Disaster Pictograms
19.05.05 | the Hage
Signage system proposal for refugee camps
made at the Royal Academy of Arts, the Hague
Professor : Gert Dumbar
Team : Sun-Jung Hwang







Two conclusions came out of from our research in the field of refugee camps and Non Governemental Organizations (NGOs) working in emergency situations:
• All NGOs agree on the fact that it is part of their goal to leave some responsibility and therefore dignity to the people they are helping. Even though they provide help, experience and supplies, there is always a concern to help the population to get their lives back also by letting them take actions and decisions as often as possible. For example, when the NGOs provide building material, the population should be able to build their own shelters. This is not about practical reasons but rather about a respectfull attitude towards the other, a way of helping that is far from the ‘do-gooder’ who claims to know what is best for its neighbor. This idea is especially important when you consider NGOs coming from ‘western’ cultures helping population from various other cultures, then, an ‘intrusive’ kind of help can not only be less effective by making the displaced people dependent and assisted, but becomes in fact a form of colonialism.

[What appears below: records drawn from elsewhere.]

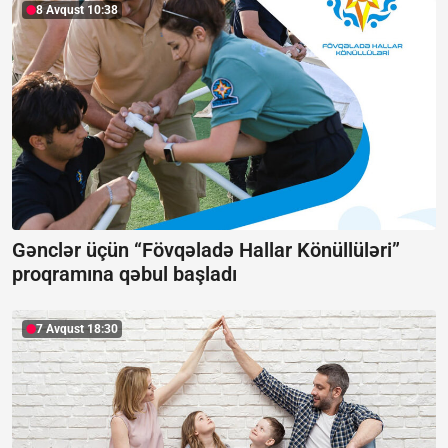
8 Avqust 10:38
Gənclər üçün “Fövqəladə Hallar Könüllüləri”
proqramına qəbul başladı
7 Avqust 18:30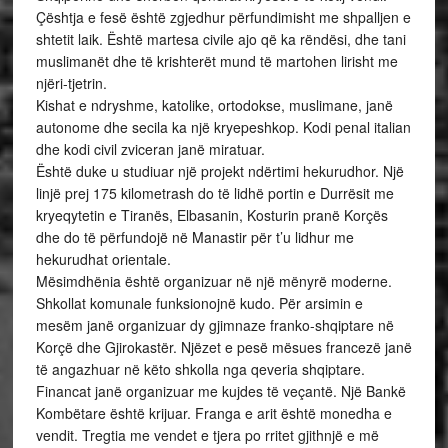
Çështja e fesë është zgjedhur përfundimisht me shpalljen e
shtetit laik. Është martesa civile ajo që ka rëndësi, dhe tani
muslimanët dhe të krishterët mund të martohen lirisht me
njëri-tjetrin.
Kishat e ndryshme, katolike, ortodokse, muslimane, janë
autonome dhe secila ka një kryepeshkop. Kodi penal italian
dhe kodi civil zviceran janë miratuar.
Është duke u studiuar një projekt ndërtimi hekurudhor. Një
linjë prej 175 kilometrash do të lidhë portin e Durrësit me
kryeqytetin e Tiranës, Elbasanin, Kosturin pranë Korçës
dhe do të përfundojë në Manastir për t’u lidhur me
hekurudhat orientale.
Mësimdhënia është organizuar në një mënyrë moderne.
Shkollat komunale funksionojnë kudo. Për arsimin e
mesëm janë organizuar dy gjimnaze franko-shqiptare në
Korçë dhe Gjirokastër. Njëzet e pesë mësues francezë janë
të angazhuar në këto shkolla nga qeveria shqiptare.
Financat janë organizuar me kujdes të veçantë. Një Bankë
Kombëtare është krijuar. Franga e arit është monedha e
vendit. Tregtia me vendet e tjera po rritet gjithnjë e më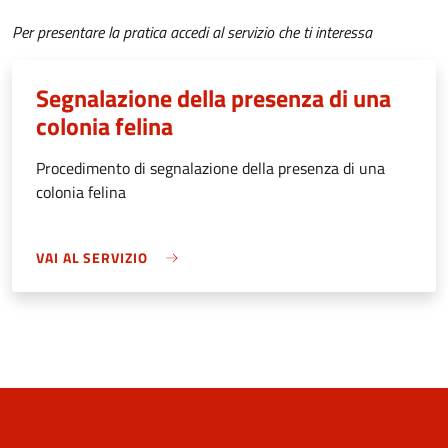
Per presentare la pratica accedi al servizio che ti interessa
Segnalazione della presenza di una
colonia felina
Procedimento di segnalazione della presenza di una
colonia felina
VAI AL SERVIZIO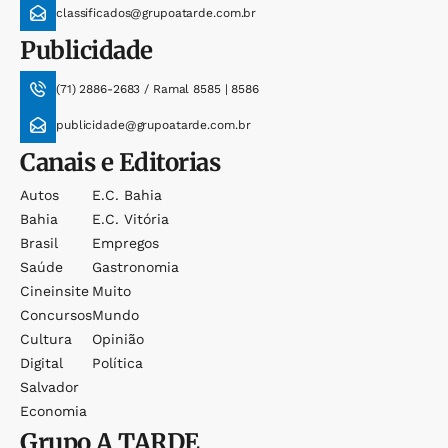
classificados@grupoatarde.com.br
Publicidade
(71) 2886-2683 / Ramal 8585 | 8586
publicidade@grupoatarde.com.br
Canais e Editorias
Autos
E.c. Bahia
Bahia
E.c. Vitória
Brasil
Empregos
Saúde
Gastronomia
Cineinsite
Muito
Concursos
Mundo
Cultura
Opinião
Digital
Política
Salvador
Economia
Grupo
A TARDE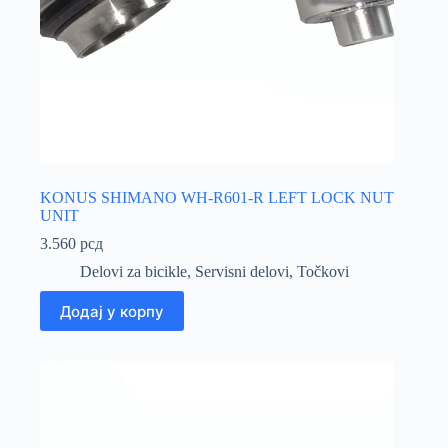
KONUS SHIMANO WH-R601-R LEFT LOCK NUT
UNIT
3.560
рсд
Delovi za bicikle
,
Servisni delovi
,
Točkovi
Додај у корпу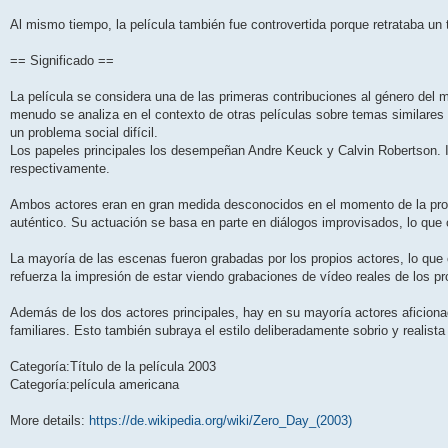
Al mismo tiempo, la película también fue controvertida porque retrataba un
== Significado ==
La película se considera una de las primeras contribuciones al género del m
menudo se analiza en el contexto de otras películas sobre temas similares
un problema social difícil.
Los papeles principales los desempeñan Andre Keuck y Calvin Robertson. I
respectivamente.
Ambos actores eran en gran medida desconocidos en el momento de la prod
auténtico. Su actuación se basa en parte en diálogos improvisados, lo que c
La mayoría de las escenas fueron grabadas por los propios actores, lo que
refuerza la impresión de estar viendo grabaciones de vídeo reales de los pr
Además de los dos actores principales, hay en su mayoría actores aficiona
familiares. Esto también subraya el estilo deliberadamente sobrio y realista 
Categoría:Título de la película 2003
Categoría:película americana
More details:
https://de.wikipedia.org/wiki/Zero_Day_(2003)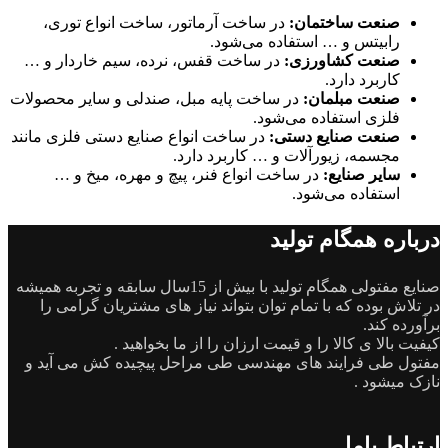
صنعت ساختمان:
در ساخت آرماتور، ساخت انواع توری،
رابیتس و … استفاده می‌شود.
صنعت کشاورزی:
در ساخت قفس، نرده، سیم خاردار و …
کاربرد دارد.
صنعت مبلمان:
در ساخت پایه مبل، صندلی و سایر محصولات
فلزی استفاده می‌شود.
صنعت صنایع دستی:
در ساخت انواع صنایع دستی فلزی مانند
مجسمه، زیورآلات و … کاربرد دارد.
سایر صنایع:
در ساخت انواع فنر، پیچ و مهره، میخ و …
استفاده می‌شود.
درباره همگام تولید
صنایع مفتولی همگام تولید با بیش از 15سال سابقه و تجربه همیشه
در تلاش بوده که با تمام توان بتواند نیاز های مشتریان گرامی را
برآورده کند.
کیفیت بالا ی کالا را و قیمت ارزان را از ما بخواهید .
مفتول طی فرایند های مهندسی طی مراحل پیچیده کش می آید و
نازک میشود .
ارتباط باما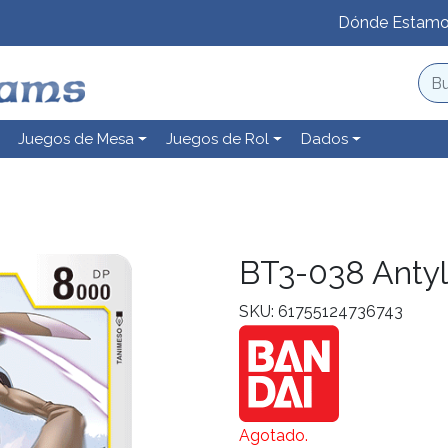
Dónde Estam
Juegos de Mesa
Juegos de Rol
Dados
BT3-038 Anty
SKU: 61755124736743
Agotado.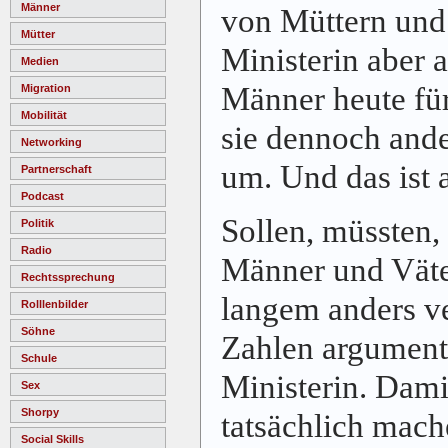
Männer
von Müttern und 
Mütter
Ministerin aber
Medien
Männer heute für
Migration
Mobilität
sie dennoch ande
Networking
um. Und das ist 
Partnerschaft
Podcast
Sollen, müssten,
Politik
Radio
Männer und Väter
Rechtssprechung
langem anders ve
Rolllenbilder
Söhne
Zahlen argumenti
Schule
Ministerin. Dami
Sex
Shorpy
tatsächlich mac
Social Skills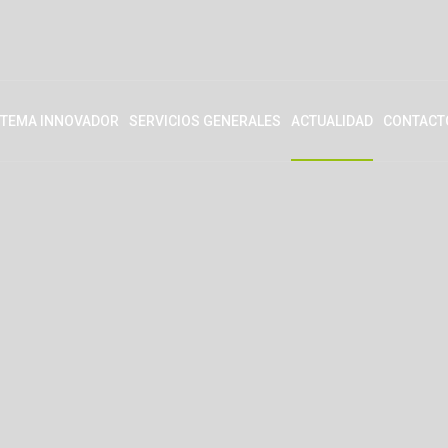
STEMA INNOVADOR
SERVICIOS GENERALES
ACTUALIDAD
CONTACT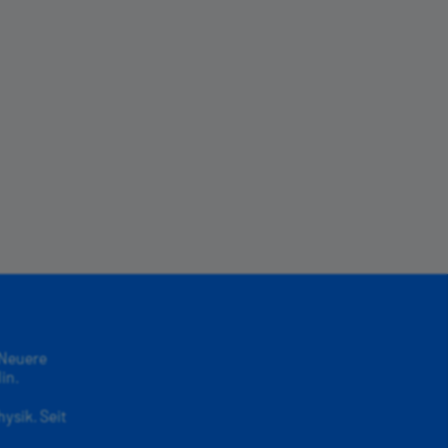
 Neuere
in.
ysik. Seit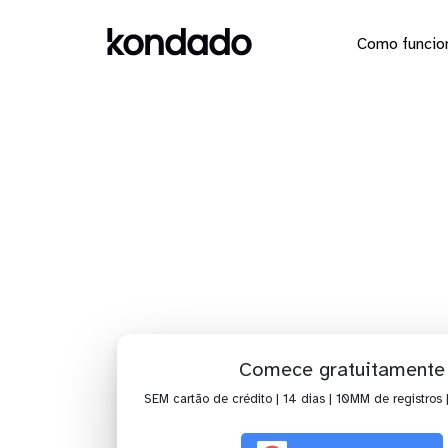
Como funcio
Dashboa
Comece gratuitamente
SEM cartão de crédito | 14 dias | 10MM de registros 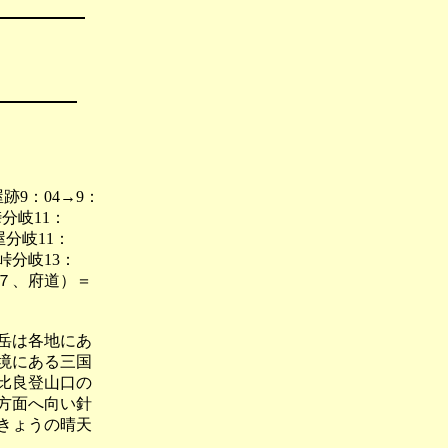
跡9：04→9：
峠分岐11：
屋分岐11：
峠分岐13：
４７７、府道）＝
岳は各地にあ
境にある三国
比良登山口の
方面へ向い針
きょうの晴天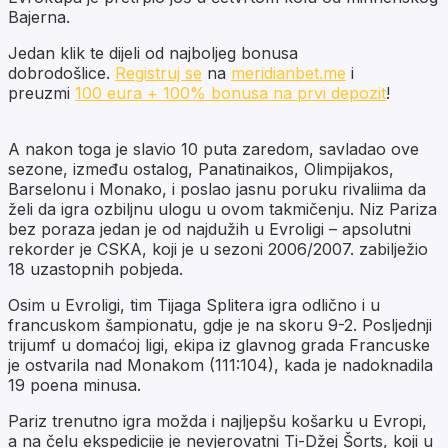
Bajerna.
Jedan klik te dijeli od najboljeg bonusa
dobrodošlice.
Registruj se
na
meridianbet.me
i
preuzmi
100 eura + 100% bonusa na prvi depozit
!
A nakon toga je slavio 10 puta zaredom, savladao ove
sezone, između ostalog, Panatinaikos, Olimpijakos,
Barselonu i Monako, i poslao jasnu poruku rivaliima da
želi da igra ozbiljnu ulogu u ovom takmičenju. Niz Pariza
bez poraza jedan je od najdužih u Evroligi – apsolutni
rekorder je CSKA, koji je u sezoni 2006/2007. zabilježio
18 uzastopnih pobjeda.
Osim u Evroligi, tim Tijaga Splitera igra odlično i u
francuskom šampionatu, gdje je na skoru 9-2. Posljednji
trijumf u domaćoj ligi, ekipa iz glavnog grada Francuske
je ostvarila nad Monakom (111:104), kada je nadoknadila
19 poena minusa.
Pariz trenutno igra možda i najljepšu košarku u Evropi,
a na čelu ekspedicije je nevjerovatni Ti-Džej Šorts, koji u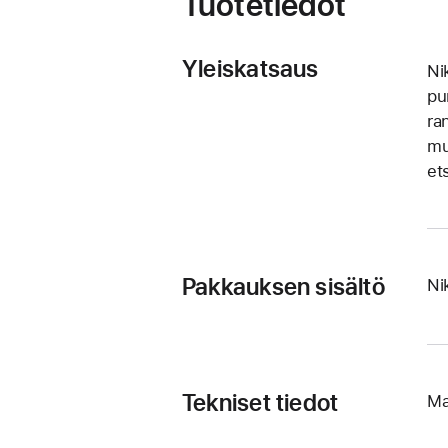
Tuotetiedot
Yleiskatsaus
Ni
pu
ra
mu
et
Pakkauksen sisältö
Ni
Tekniset tiedot
Ma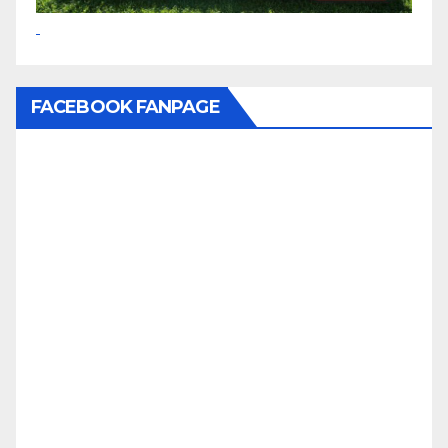
FACEBOOK FANPAGE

We thought that our pictogram system should reflect this idea rather than just force feed a readymade signage language (made from our western point of view) to populations of various cultures.
• In the field of emergency, be it from war or from natural disasters, problems arise from the unexpected. How can we then pretend to design a finished set of signs for a disaster or a camp we know so little about ? Even if some infrastructures are constant in refugee camps, the equation still holds a lots of unknowns, especially for us clueless, westernized, graphic design students. What if a singular camp has an infrastructure that no other has ? Because it is impossible to predict emergency, our signage system had to be one that could expand and be modified according to specific needs in specific situations.
In order to meet these requirements, we thought of a grid system, inspired in part by Adrian Frutiger’s book Symbols and Signs: Explorations. These grids allow our signage system to be modified and expanded according to the specific culture or situation in which it is used.